German Studies

Division of Humanities

The major in German Studies is designed to meet the needs of four types of students: those who intend to continue the study of German in graduate school and want to enter the teaching profession; those who want to be proficient in a second language for work in the sciences, international studies, business, or industry; those who major in another field (such as dramatic arts, art history, philosophy, history, and religion) and use language study to support their research in that field; and those for whom German serves as part of a broad liberal education, in much the same way a major in English serves this purpose for many students.

The program offers an integrated curriculum of German culture that emphasizes the modern period. Its courses focus on the impacts of German culture within the borders of German-speaking countries but also the ways that culture has affected places outside those borders, from Strasbourg to the United States to Germany’s former colonies. German life and culture as portrayed in films, music, art, literature, drama, and in historical, critical, and political texts focus language acquisition and create the basis for courses on major themes and questions about German culture. All courses promote a broad understanding of critical analysis, an appreciation of cultural diversity and global interconnectedness, and literary values. Collaboration with students and faculty in other programs is an important value of our interdisciplinary program.

A feature of the program is study abroad in Germany, Austria, or Switzerland. Most German Studies majors study for the full spring term in Regensburg, while others travel with program faculty in January over the CentreTerm to locations like Germany, Austria, Poland, France, Belgium, and Namibia.  A true beginner can become sufficiently proficient in the language to major in German and to take up residence these countries. A number of recent German Studies majors are currently employed or studying in several of these countries.
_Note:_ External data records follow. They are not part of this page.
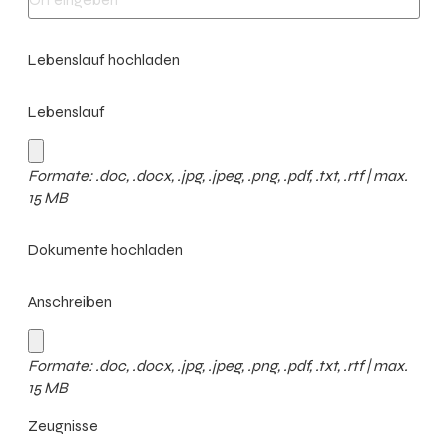
Lebenslauf hochladen
Lebenslauf
Formate: .doc, .docx, .jpg, .jpeg, .png, .pdf, .txt, .rtf | max.
15 MB
Dokumente hochladen
Anschreiben
Formate: .doc, .docx, .jpg, .jpeg, .png, .pdf, .txt, .rtf | max.
15 MB
Zeugnisse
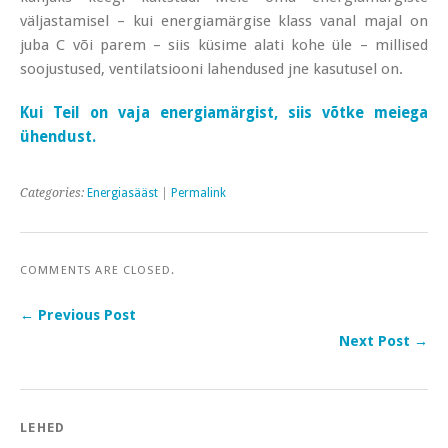
väljastamisel – kui energiamärgise klass vanal majal on
juba C või parem – siis küsime alati kohe üle – millised
soojustused, ventilatsiooni lahendused jne kasutusel on.
Kui Teil on vaja energiamärgist, siis võtke meiega
ühendust.
Categories:
Energiasääst
|
Permalink
COMMENTS ARE CLOSED.
← Previous Post
Next Post →
LEHED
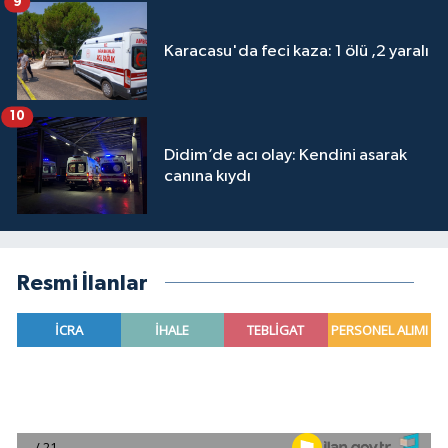
9
Karacasu'da feci kaza: 1 ölü ,2 yaralı
10
Didim’de acı olay: Kendini asarak
canına kıydı
Resmi İlanlar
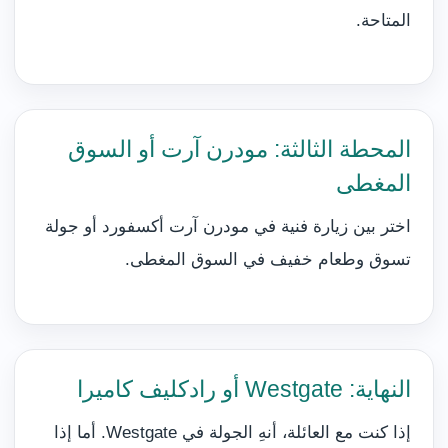
المتاحة.
المحطة الثالثة: مودرن آرت أو السوق
المغطى
اختر بين زيارة فنية في مودرن آرت أكسفورد أو جولة
تسوق وطعام خفيف في السوق المغطى.
النهاية: Westgate أو رادكليف كاميرا
إذا كنت مع العائلة، أنهِ الجولة في Westgate. أما إذا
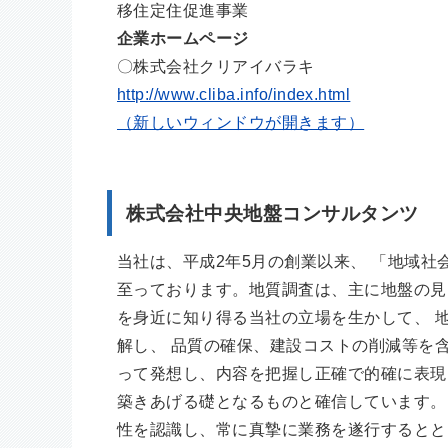
移住定住促進事業
企業ホームページ
〇株式会社クリアイバラキ
http://www.cliba.info/index.html
（新しいウィンドウが開きます）
株式会社中央地盤コンサルタンツ
当社は、平成2年5月の創業以来、 「地域
至っております。地質調査は、主に地盤の見
を身近に知り得る当社の立場を生かして、 
解し、 品質の確保、建設コストの削減等を
って発想し、内容を把握し正確で的確に表現
築きあげる礎となるものと確信しています。
性を認識し、常に真摯に業務を遂行するとと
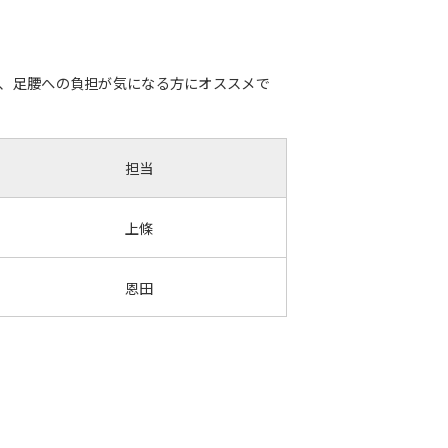
方、足腰への負担が気になる方にオススメで
担当
上條
恩田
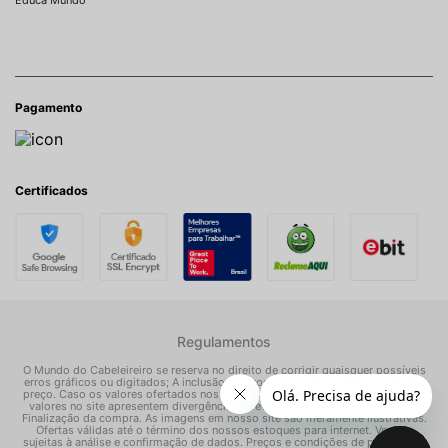
Pagamento
Certificados
Regulamentos
O Mundo do Cabeleireiro se reserva no direito de corrigir quaisquer possíveis
erros gráficos ou digitados; A inclusão do produto na Sacola não garante seu
preço. Caso os valores ofertados nos e-mails promocionais, mídias sociais e
valores no site apresentem divergências, prevalece o preço apresentado na
Finalização da compra. As imagens em nosso site são meramente ilustrativas.
Ofertas válidas até o término dos nossos estoques para internet. Vendas
sujeitas à análise e confirmação de dados. Preços e condições de pagamento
German serves as a solid basis for a broad liberal education and proficiency in the language can provide research opportunities in many scientific fields and further careers in government, international studies, music, drama, the fine arts, or business.


Ian Wilson, Katrin Bahr (chair)

Student Representative 

Abbe Riffle

Recommended First-Year/Sophomore Preparation

Students considering a major in German Studies are encouraged to plan their academic program to include as wide a distribution of courses as possible regardless of their professional or vocational objectives. Prospective majors should consider taking courses in literature, history, philosophy, and the fine arts.